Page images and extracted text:
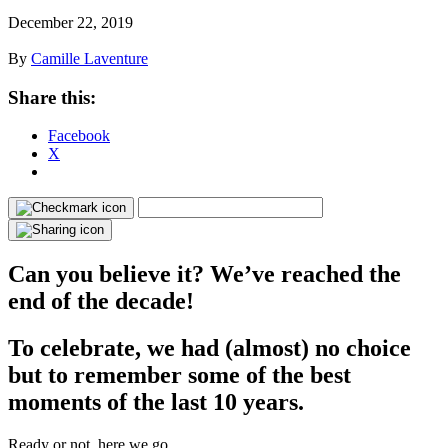
December 22, 2019
By
Camille Laventure
Share this:
Facebook
X
Can you believe it? We’ve reached the
end of the decade!
To celebrate, we had (almost) no choice
but to remember some of the best
moments of the last 10 years.
Ready or not, here we go.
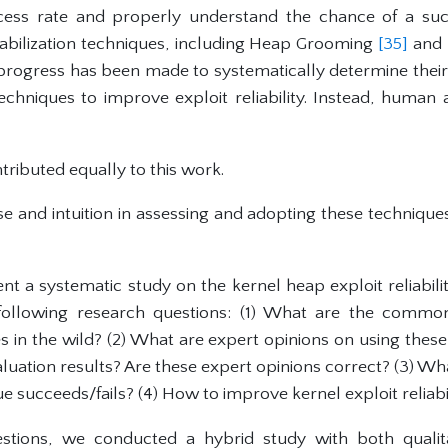
ccess rate and properly understand the chance of a suc
tabilization techniques, including Heap Grooming
[35]
and 
tle progress has been made to systematically determine their 
chniques to improve exploit reliability. Instead, human a
tributed equally to this work.
se and intuition in assessing and adopting these techniqu
ent a systematic study on the kernel heap exploit reliabil
following research questions: (1) What are the common
es in the wild? (2) What are expert opinions on using the
luation results? Are these expert opinions correct? (3) Wh
ue succeeds/fails? (4) How to improve kernel exploit reliabi
tions, we conducted a hybrid study with both qualita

WORK TO COMPLETE:
All that is wanted is the number of lines in the records that include the string "this".

RESULT OF THE EXERCISE:
2